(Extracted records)
* * * * * * *
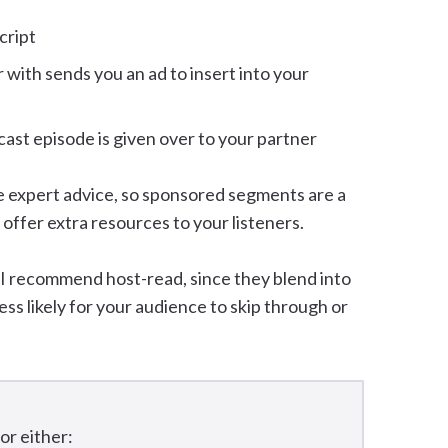
cript
ith sends you an ad to insert into your
cast episode is given over to your partner
e expert advice, so sponsored segments are a
 offer extra resources to your listeners.
 I recommend host-read, since they blend into
ess likely for your audience to skip through or
for either:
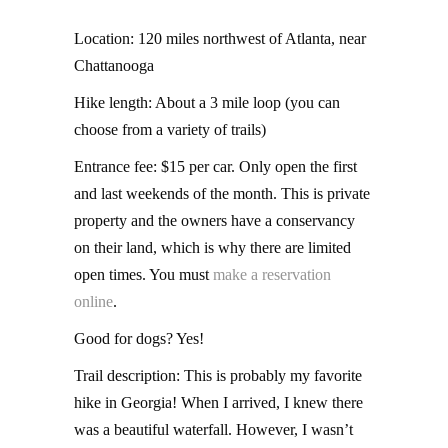
Location: 120 miles northwest of Atlanta, near
Chattanooga
Hike length: About a 3 mile loop (you can
choose from a variety of trails)
Entrance fee: $15 per car. Only open the first
and last weekends of the month. This is private
property and the owners have a conservancy
on their land, which is why there are limited
open times. You must
make a reservation
online
.
Good for dogs? Yes!
Trail description: This is probably my favorite
hike in Georgia! When I arrived, I knew there
was a beautiful waterfall. However, I wasn’t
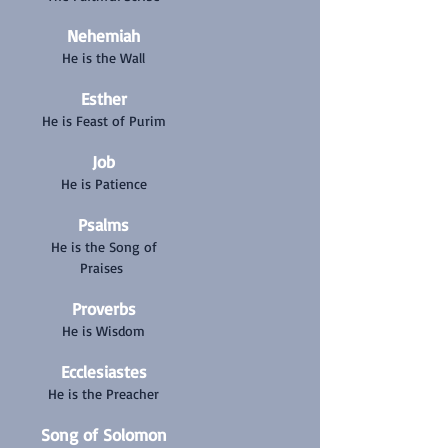
Nehemiah
He is the Wall
Esther
He is Feast of Purim
Job
He is Patience
Psalms
He is the Song of
Praises
Proverbs
He is Wisdom
Ecclesiastes
He is the Preacher
Song of Solomon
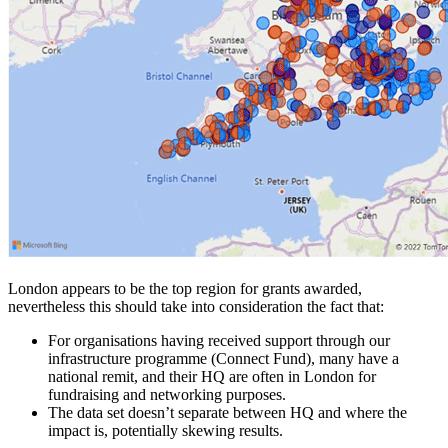
London appears to be the top region for grants awarded,
nevertheless this should take into consideration the fact that:
For organisations having received support through our
infrastructure programme (Connect Fund), many have a
national remit, and their HQ are often in London for
fundraising and networking purposes.
The data set doesn’t separate between HQ and where the
impact is, potentially skewing results.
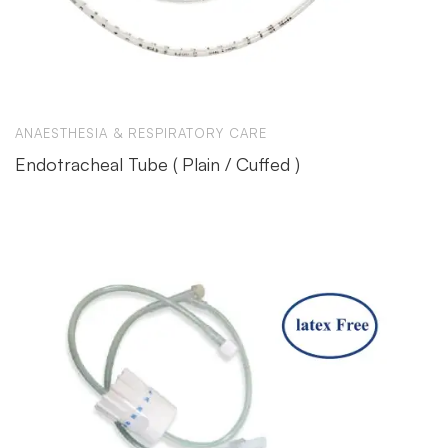
ANAESTHESIA & RESPIRATORY CARE
Endotracheal Tube ( Plain / Cuffed )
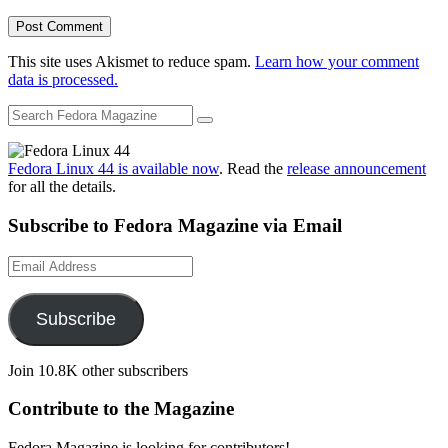
This site uses Akismet to reduce spam.
Learn how your comment
data is processed.
Fedora Linux 44 is available now
. Read the
release announcement
for all the details.
Subscribe to Fedora Magazine via Email
Email
Address
Subscribe
Join 10.8K other subscribers
Contribute to the Magazine
Fedora Magazine is looking for contributors!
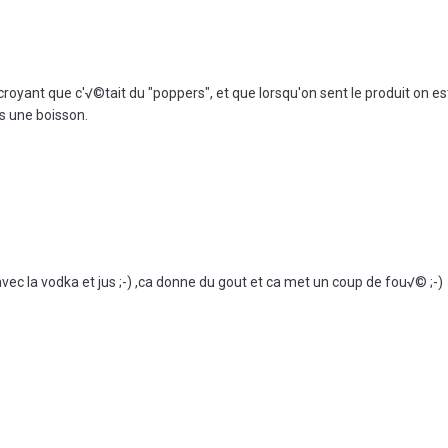
croyant que c'√©tait du "poppers", et que lorsqu'on sent le produit on 
ns une boisson.
avec la vodka et jus ;-) ,ca donne du gout et ca met un coup de fou√© ;-)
* * * * * * *
AIM OF THE EXERCISE:
For the data above, give the number of lines in which the word "London" appears, and nothing more.

SOLUTION FOR THIS TASK:
2